## Assigned task
Below are the records; copy every line in them that holds the string "ცნობით".
── Input material
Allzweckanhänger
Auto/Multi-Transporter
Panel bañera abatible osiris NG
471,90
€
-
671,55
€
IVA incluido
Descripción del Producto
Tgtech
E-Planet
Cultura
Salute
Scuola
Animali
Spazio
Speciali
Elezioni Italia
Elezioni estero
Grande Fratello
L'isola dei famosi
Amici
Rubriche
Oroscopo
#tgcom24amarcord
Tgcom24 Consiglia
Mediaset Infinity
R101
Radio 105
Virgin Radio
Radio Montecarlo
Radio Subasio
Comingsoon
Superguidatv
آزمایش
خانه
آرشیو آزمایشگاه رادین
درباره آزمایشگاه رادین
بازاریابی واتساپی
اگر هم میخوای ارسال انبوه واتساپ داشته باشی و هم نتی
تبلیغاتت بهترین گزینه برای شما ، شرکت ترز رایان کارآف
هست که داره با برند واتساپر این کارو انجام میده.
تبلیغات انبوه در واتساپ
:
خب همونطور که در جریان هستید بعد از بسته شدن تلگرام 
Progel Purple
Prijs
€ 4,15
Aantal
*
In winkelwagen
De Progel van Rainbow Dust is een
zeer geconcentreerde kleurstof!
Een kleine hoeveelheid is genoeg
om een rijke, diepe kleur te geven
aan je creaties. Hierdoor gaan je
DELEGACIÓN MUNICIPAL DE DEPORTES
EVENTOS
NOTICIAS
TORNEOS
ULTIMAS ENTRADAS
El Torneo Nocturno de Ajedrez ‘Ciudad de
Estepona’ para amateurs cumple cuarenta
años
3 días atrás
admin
────
── Input material
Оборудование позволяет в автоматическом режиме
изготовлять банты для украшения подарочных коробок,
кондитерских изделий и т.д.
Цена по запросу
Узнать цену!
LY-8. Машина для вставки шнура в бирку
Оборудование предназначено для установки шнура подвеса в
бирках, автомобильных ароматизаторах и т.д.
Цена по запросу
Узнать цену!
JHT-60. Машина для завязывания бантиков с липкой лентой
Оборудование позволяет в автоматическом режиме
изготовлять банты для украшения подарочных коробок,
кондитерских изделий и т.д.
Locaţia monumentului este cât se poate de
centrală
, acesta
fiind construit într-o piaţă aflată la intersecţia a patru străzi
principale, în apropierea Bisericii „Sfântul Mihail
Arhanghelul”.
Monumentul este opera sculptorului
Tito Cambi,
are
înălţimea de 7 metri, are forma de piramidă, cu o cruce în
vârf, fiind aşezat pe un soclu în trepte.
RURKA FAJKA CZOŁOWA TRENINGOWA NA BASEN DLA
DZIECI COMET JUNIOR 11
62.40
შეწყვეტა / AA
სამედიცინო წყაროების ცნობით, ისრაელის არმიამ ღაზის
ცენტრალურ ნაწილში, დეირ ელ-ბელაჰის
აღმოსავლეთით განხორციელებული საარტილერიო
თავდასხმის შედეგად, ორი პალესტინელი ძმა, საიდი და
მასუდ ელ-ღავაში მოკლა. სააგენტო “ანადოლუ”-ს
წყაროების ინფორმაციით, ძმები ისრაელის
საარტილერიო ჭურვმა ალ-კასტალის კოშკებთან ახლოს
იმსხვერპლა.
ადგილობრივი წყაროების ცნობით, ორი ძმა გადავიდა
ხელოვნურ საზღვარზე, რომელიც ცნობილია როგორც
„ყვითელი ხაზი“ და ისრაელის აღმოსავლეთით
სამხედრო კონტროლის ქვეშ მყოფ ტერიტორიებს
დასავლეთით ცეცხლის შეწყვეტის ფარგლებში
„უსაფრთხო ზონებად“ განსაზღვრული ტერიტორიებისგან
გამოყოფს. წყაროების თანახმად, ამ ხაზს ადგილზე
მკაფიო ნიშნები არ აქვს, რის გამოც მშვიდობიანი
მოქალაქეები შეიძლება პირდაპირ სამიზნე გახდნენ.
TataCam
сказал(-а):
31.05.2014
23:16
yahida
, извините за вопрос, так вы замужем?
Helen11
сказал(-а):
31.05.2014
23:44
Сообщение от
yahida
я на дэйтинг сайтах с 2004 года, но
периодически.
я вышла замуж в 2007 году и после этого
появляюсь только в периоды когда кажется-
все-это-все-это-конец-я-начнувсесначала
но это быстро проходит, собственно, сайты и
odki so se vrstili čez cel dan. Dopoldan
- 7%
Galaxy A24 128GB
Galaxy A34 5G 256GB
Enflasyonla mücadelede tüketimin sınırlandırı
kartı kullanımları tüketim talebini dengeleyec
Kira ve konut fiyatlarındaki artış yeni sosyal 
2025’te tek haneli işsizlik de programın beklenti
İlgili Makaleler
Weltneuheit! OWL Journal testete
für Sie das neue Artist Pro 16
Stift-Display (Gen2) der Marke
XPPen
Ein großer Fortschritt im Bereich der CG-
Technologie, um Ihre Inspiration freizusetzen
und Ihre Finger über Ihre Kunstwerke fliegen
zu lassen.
────
── Input material
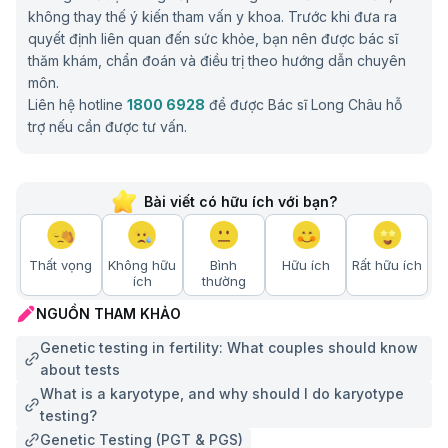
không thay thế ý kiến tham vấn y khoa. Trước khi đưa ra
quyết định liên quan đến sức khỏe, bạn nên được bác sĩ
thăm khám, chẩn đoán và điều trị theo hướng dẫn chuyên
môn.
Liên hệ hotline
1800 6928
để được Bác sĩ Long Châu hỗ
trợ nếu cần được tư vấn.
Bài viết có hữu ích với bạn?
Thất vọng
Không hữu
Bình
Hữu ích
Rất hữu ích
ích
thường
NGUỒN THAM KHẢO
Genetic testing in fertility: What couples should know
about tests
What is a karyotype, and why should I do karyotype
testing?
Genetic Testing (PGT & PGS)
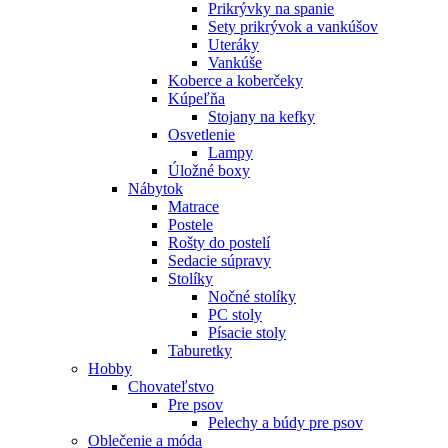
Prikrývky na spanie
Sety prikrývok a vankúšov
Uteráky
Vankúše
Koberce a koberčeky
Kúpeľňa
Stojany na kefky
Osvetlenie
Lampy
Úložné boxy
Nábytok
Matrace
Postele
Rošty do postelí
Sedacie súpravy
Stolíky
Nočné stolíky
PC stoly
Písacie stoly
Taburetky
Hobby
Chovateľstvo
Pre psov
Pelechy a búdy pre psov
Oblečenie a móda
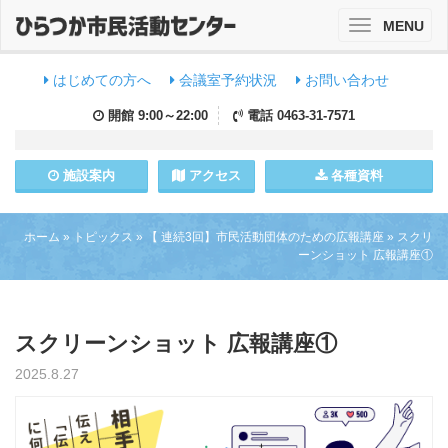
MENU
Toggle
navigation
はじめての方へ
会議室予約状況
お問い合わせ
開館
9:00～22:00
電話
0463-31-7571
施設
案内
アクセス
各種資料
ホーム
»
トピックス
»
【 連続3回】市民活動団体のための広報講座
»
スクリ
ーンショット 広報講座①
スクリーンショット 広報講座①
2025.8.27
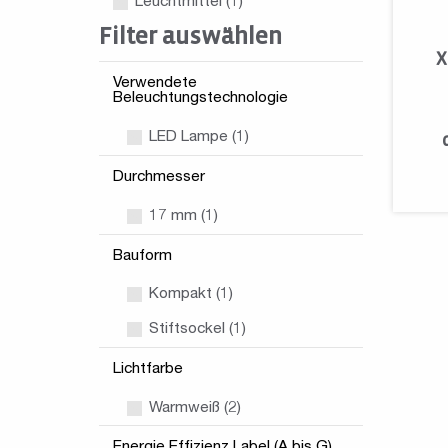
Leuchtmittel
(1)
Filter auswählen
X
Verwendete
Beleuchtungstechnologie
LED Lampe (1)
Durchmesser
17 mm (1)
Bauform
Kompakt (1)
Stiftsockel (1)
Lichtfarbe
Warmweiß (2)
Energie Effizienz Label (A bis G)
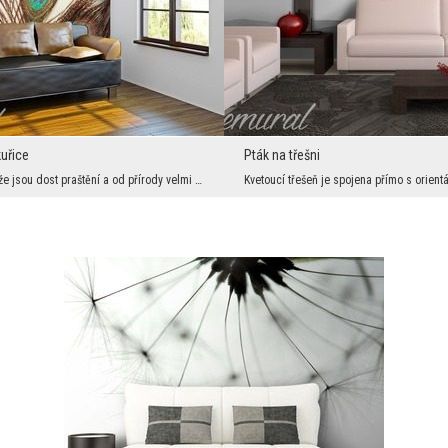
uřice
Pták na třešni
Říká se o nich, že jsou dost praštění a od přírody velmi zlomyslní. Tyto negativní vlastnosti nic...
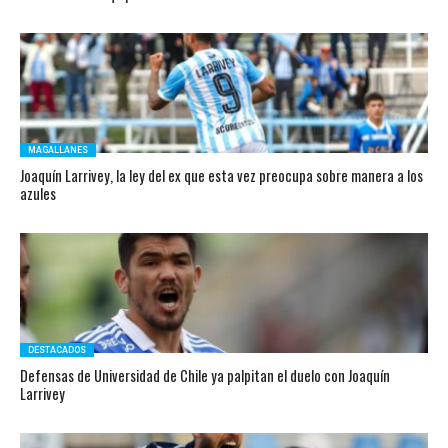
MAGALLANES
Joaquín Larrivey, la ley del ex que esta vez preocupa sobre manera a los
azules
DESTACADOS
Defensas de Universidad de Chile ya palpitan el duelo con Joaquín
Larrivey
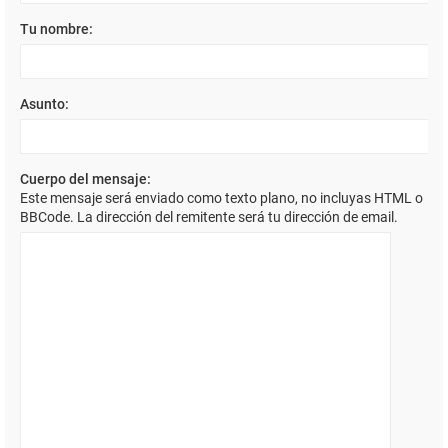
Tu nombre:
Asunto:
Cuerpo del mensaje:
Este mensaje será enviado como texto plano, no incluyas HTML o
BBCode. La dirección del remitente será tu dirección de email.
────
## Exercise answer
სამედიცინო წყაროების ცნობით, ისრაელის არმიამ ღაზის
ადგილობრივი წყაროების ცნობით, ორი ძმა გადავიდა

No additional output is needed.